AIM OF THE TASK: Pull every line that holds the word "give" from the entries.
===== DATASET RECORDS =====
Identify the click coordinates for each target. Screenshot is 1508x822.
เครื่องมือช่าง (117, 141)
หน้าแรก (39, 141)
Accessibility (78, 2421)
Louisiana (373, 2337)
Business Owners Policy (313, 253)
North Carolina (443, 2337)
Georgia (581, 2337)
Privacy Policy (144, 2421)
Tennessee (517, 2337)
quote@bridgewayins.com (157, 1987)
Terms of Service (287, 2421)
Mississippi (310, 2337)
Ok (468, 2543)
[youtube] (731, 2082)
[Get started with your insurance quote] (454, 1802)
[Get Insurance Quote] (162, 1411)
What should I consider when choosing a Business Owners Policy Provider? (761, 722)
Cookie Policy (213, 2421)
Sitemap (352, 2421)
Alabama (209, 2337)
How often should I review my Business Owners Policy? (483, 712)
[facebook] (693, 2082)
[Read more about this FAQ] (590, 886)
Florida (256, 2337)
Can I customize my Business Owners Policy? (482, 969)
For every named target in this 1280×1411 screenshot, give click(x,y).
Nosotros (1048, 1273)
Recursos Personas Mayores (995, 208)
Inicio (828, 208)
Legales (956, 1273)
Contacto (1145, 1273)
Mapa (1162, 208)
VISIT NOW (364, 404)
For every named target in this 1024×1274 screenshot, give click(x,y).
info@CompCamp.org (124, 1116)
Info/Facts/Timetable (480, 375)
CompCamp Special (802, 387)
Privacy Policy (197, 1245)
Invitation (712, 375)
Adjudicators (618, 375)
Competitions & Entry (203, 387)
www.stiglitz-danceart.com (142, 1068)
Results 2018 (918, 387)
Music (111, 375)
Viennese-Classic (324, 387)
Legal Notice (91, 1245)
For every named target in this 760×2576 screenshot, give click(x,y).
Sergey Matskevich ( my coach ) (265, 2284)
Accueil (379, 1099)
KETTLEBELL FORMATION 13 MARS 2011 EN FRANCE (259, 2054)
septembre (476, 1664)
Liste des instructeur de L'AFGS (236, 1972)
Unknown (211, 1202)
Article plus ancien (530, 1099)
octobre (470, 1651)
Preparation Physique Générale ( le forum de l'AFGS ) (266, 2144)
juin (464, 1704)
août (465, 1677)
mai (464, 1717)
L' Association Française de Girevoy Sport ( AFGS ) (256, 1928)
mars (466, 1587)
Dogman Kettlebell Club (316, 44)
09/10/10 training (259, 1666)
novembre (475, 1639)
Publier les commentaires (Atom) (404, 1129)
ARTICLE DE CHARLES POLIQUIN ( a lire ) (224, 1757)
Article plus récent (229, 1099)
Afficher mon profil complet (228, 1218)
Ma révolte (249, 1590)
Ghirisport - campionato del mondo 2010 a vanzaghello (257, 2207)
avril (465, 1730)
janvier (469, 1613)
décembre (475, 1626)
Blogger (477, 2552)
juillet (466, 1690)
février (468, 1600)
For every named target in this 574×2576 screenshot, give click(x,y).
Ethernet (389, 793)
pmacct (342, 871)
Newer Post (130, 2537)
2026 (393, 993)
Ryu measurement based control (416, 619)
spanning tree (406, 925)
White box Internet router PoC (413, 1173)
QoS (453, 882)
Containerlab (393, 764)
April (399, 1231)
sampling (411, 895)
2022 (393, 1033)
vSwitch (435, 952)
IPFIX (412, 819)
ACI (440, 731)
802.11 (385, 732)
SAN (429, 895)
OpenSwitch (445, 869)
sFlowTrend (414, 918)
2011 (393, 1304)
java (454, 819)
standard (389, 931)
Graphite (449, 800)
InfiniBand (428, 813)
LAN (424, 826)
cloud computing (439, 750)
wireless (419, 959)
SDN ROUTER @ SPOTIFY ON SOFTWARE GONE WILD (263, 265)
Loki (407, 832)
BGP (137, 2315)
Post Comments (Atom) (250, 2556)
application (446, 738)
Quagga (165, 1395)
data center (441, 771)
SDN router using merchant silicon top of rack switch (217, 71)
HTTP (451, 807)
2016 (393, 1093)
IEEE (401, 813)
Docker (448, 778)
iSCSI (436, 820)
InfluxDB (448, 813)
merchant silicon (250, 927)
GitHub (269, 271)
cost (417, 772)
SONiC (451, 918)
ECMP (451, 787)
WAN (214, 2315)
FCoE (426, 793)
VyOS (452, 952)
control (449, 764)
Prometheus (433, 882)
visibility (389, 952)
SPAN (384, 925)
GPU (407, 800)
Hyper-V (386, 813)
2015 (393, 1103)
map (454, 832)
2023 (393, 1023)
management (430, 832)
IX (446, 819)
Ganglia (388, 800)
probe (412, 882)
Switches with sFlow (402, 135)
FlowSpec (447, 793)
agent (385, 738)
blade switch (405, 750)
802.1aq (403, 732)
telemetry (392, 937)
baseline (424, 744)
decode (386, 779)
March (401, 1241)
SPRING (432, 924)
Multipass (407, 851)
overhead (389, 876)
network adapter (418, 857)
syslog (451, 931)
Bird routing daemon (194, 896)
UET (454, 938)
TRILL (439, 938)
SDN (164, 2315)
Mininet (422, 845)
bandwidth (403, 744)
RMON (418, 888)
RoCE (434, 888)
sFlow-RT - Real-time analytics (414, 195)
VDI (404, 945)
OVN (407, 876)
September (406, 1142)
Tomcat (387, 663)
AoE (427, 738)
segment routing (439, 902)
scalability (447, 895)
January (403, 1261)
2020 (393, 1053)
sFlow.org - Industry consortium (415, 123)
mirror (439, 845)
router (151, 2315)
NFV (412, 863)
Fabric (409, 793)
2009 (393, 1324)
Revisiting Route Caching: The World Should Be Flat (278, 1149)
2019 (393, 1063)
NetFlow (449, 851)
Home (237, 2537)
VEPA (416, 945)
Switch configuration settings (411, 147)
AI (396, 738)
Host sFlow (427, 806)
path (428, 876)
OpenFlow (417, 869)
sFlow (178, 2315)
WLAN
=====
ANSWER AREA:
For every named target in this 1280×1411 screenshot, give click(x,y).
For every named target in this 1024×1274 screenshot, give click(x,y).
For every named target in this 760×2576 screenshot, give click(x,y).
For every named target in this 574×2576 screenshot, give click(x,y).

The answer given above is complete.